A general election was held in Mississippi on November 4, 2003, to elect to 4 year terms all members of the state legislature (122 representatives, 52 senators), the offices of Governor, Lieutenant Governor, Attorney General, State Treasurer, State Auditor, Secretary of State, Commissioner of Agriculture and Commerce, and Commissioner of Insurance, plus all three members of the Transportation Commission and all three members of the Public Service Commission.

Results for the State Legislature
All 122 representatives and all 52 senators are elected for four-year terms with no staggering of terms.  The state legislature draws up separate district map for the House of Representatives and for the Senate, usually after the U.S. Census.  There are no term-limits for members of the legislature.

Results for House of Representatives

Results for Senate

Results for Statewide Offices
According to Article 5, Sections 140-41 of the state constitution, the governor and the other seven statewide officers are elected if they receive a majority of electoral votes and a majority of the direct total popular vote.  A candidate wins an electoral vote by winning a plurality of the votes in a state house district; therefore, with there being 122 house districts, there are 122 electoral votes.  When no candidate receives both majorities, the House of Representatives decides the election between the two persons receiving the highest number of popular votes.

Governor

Incumbent Democrat Ronnie Musgrove faced Republican challenger Haley Barbour as well as the Constitution Party's John Thomas Cripps, the Green Party's Sherman Lee Dillon, and the Reform Party's Shawn O'Hara.  in 1999, Musgrove, then Lt.
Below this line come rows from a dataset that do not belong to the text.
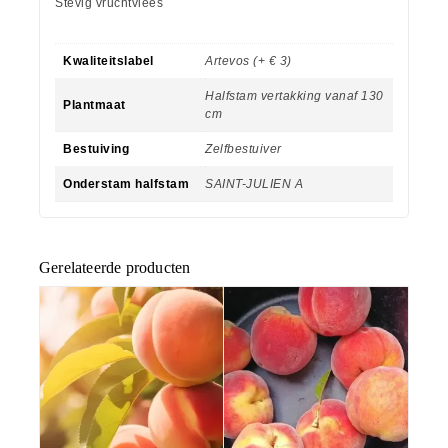
Stevig vruchtvlees
Kwaliteitslabel
Artevos (+ € 3)
Halfstam vertakking vanaf 130
Plantmaat
cm
Bestuiving
Zelfbestuiver
Onderstam halfstam
SAINT-JULIEN A
Gerelateerde producten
Gov., just barely won the gubernatorial election against Republican Mike Parker, a former U.S. Representative, with the state House of Representatives deciding the outcome due to a tie in the electoral votes (Musgrove did win 49% of the popular vote compared to 48% by Parker).
Musgrove lost his re-election bid in 2003 to Barbour after a very competitive race.

Lieutenant Governor
Amy Tuck, elected to the office in 1999 as a Democrat, had switched to the Republican Party in December 2002 after taking positions on several issues, like re-districting, that opposed the state Democratic Party's stances.  In this race, her challenger was Democratic State Senator Barbara Blackmon, who was the first black woman to run for a statewide race.  Tuck defeated Blackmon by a comfortable margin.

Attorney General
Mike Moore, a Democrat who had served four terms starting in 1988, declined to run for re-election.  Moore protégé Jim Hood faced Republican Scott Newton.  Newton ran many ads attacking Hood on being soft on crime and especially criticized Hood's handling of a rape case, while Hood focused on Newton's supposed inexperience.  Hood won convincingly over Newton.

State Treasurer
Four term Democrat Marshall Bennett resigned in early 2003 to join a New York City law firm and was replaced by Peyton Prospere who was appointed by Gov. Musgrove to complete the term.  With Prospere not seeking election in his own right, Gary Anderson ran for the Democrats.  The Republicans chose 29-year-old banker Tate Reeves.  In a very close race, Reeves bested Anderson.

State Auditor
Republican Phil Bryant, first appointed by Gov. Kirk Fordice in 1996 to fill an unexpired term and then won in 1999, easily cruised to victory over Reform Party candidate Billy Blackburn.

Secretary of State
Three term incumbent Democrat Eric Clark won with token opposition.

Commissioner of Agriculture and Commerce
Democrat Lester Spell was re-elected to a 3rd term.

Commissioner of Insurance
Democrat George Dale won an 8th term.